INFORMATION PROVIDED →
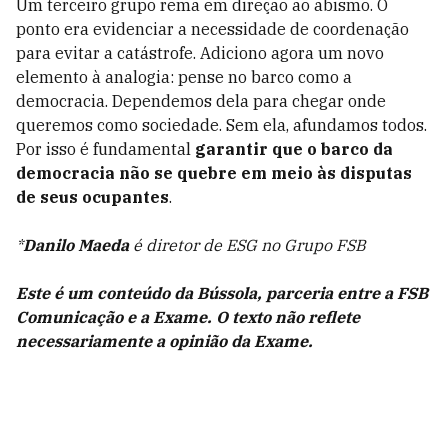
Um terceiro grupo rema em direção ao abismo. O
ponto era evidenciar a necessidade de coordenação
para evitar a catástrofe. Adiciono agora um novo
elemento à analogia: pense no barco como a
democracia. Dependemos dela para chegar onde
queremos como sociedade. Sem ela, afundamos todos.
Por isso é fundamental
garantir que o barco da
democracia não se quebre em meio às disputas
de seus ocupantes
.
*
Danilo Maeda
é diretor de ESG no Grupo FSB
Este é um conteúdo da Bússola, parceria entre a FSB
Comunicação e a Exame. O texto não reflete
necessariamente a opinião da Exame.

TASK STATEMENT → Give the records back exactly. Leave the pictures out.

ANSWER SECTION →
Um terceiro grupo rema em direção ao abismo. O
ponto era evidenciar a necessidade de coordenação
para evitar a catástrofe. Adiciono agora um novo
elemento à analogia: pense no barco como a
democracia. Dependemos dela para chegar onde
queremos como sociedade. Sem ela, afundamos todos.
Por isso é fundamental
garantir que o barco da
democracia não se quebre em meio às disputas
de seus ocupantes
.
*
Danilo Maeda
é diretor de ESG no Grupo FSB
Este é um conteúdo da Bússola, parceria entre a FSB
Comunicação e a Exame. O texto não reflete
necessariamente a opinião da Exame.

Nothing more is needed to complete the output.